' ' Cinema Romantico: Friday's Old Fashioned: The Naked City (1948)

Friday, April 17, 2015

Friday's Old Fashioned: The Naked City (1948)

“The Naked City” contains perhaps the most famous two lines in cinematic voiceover history, so famous that everyone knows them whether or not they have seen the film. They go like this: “There are eight million stories in the naked city. This has been one of them.” Of course, those lines don’t arrive until the very end and the narrator (Mark Hellinger) is omnipresent throughout, adding perhaps the most critical layer of texture to Jules Dassin’s, uber-gritty, icona-classic noir film. Beginning with the camera checking up on all manner of New York locations, iconic and unmemorable and in-between, Hellinger advises us that what we are about to watch is yes, most assuredly, a movie. It is, however, a movie unlike most with which we as an audience would have been familiar at the time.


It was shot not on sound stages but on real live New York locations, its camera moving to and fro, freely, throughout the city and allowing people and cars to move liberally in the background of shots out windows to reinforce the impression that what we are watching is the real thing. William H. Daniels won the Academy Award for Cinematography and it’s richly deserved, not simply for carrying his camera around on bona fide concrete but for the way he makes so many tried & true cobs & robbers moment ring out instead with a kind of NYC neo-realism. Consider the brief shootout set on a fire escape. Daniels places his camera in a wide shot from just below, cross-cutting occasionally with more intimate action, but that broader angle makes it seem as if the audience was simply passing by below, perhaps on its way home after dinner and a show, and wandered into the middle of the wild, wild east.

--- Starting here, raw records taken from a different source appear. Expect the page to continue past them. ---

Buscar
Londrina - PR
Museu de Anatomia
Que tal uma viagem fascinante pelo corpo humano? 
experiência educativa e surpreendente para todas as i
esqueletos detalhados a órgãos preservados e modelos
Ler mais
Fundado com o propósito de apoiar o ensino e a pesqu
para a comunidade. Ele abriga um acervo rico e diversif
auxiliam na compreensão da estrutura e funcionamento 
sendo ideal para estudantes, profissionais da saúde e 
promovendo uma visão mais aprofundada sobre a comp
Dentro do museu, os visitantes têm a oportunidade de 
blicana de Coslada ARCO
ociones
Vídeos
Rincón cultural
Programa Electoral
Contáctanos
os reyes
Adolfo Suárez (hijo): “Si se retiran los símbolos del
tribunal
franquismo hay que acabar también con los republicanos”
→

It feels like we’re eavesdropping on an entire city, awake and at play. It’s 1 AM on a Sunday night, Hellinger tells us, and like the journalist he really was in real life the camera elicits the sensation of a newspaperman’s point-of-view, out and about at an ungodly hour and trying to find a story to weave for the morning papers. As the camera flits about, momentarily stopping on all manner of residents, For the briefest of moments, we linger on a woman cleaning the floor of a bank, and hear her mutter to herself: “sometimes I think this world is made up of nothing but dirty feet.” It sounds, doesn’t it, like the opening sentence to some tightly coiled mystery book that turns out better than its cover might lead you to believe, and I half-yearned for “The Naked City” to track a day in her life. Ah, but you know what hackneyed movie newscasters say: If it bleeds, it leads.

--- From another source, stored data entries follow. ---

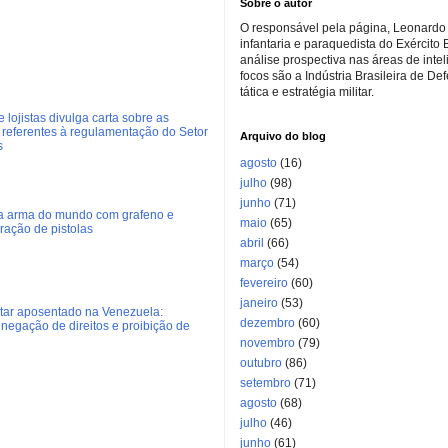
Sobre o autor
O responsável pela página, Leonardo 
infantaria e paraquedista do Exército 
análise prospectiva nas áreas de inte
focos são a Indústria Brasileira de De
tática e estratégia militar.
 lojistas divulga carta sobre as
referentes à regulamentação do Setor
Arquivo do blog
s
agosto
(16)
julho
(98)
junho
(71)
ra arma do mundo com grafeno e
maio
(65)
eração de pistolas
abril
(66)
março
(54)
fevereiro
(60)
janeiro
(53)
litar aposentado na Venezuela:
dezembro
(60)
negação de direitos e proibição de
novembro
(79)
outubro
(86)
setembro
(71)
agosto
(68)
julho
(46)
junho
(61)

That’s how we end up, when the opening monologue is all said and done, in the apartment of Jean Dexter, a model who’s just been murdered. We meet the murderers, so their identity is no secret even if their motivation is. We meet the detectives assigned to the case who go through the requisite motions and reversals, conducting interviews and following leads, eventually untangling the web. And what’s surprising is just how ordinary this entire criminal investigation feels. Surprises are minimal and no deeper psychological insight is truly gleaned from the wrongdoing itself or from those who perpetrated it. And that’s okay, because the very point of the case at the core of “The Naked City” is its ordinariness. If this is but one of 8 million stories then it’s reasonable to assume, right, that, say, 1.7 million other stories are akin to this one.


The city is the main character and its actual characters are simply playing supporting parts, beholden to the city’s simultaneous overwhelming size and suffocating intimacy. To live it, you have to make peace with hit, as Det. Muldoon (Barry Fitzgerald) has done. He may have been on the force for two decades but he’s not grizzled, not depressed, not counting the days ‘til retirement. There’s a magnificent shot when he’s perched at his window watching a few girls below playing a rope-jumping game and speaks to the way he treats detective work – as a game. Every new development results in heightened eyebrows, a quizzical smile.

His partner, Jimmy Halloran (Don Taylor), is the obligatory newbie, and the only scene that gets away from the urban jungle is one at home with his wife which is set to chirping music like it’s a scene from The Donna Reed Show. And yet, a subtle undercurrent of darkness lingers, emblemized by his wife asking her hubby to give their son a spanking. Jimmy seems to know he needs to but can’t bring himself to do it, likely because his hearth & home is his safe haven, the place where everything is supposed to be as happy as that music on the soundtrack makes it seem.

That’s what makes the end so powerful. On the surface, it’s just another chase sequence topped with a case of Climbing Killer Scenario. But it’s so much more. It’s the principal villain thinking he can be swallowed up by the city, never to be found, only to wind up completely exposed and helpless, which is pretty much the perfect metaphor for what the big city inevitably does to us all.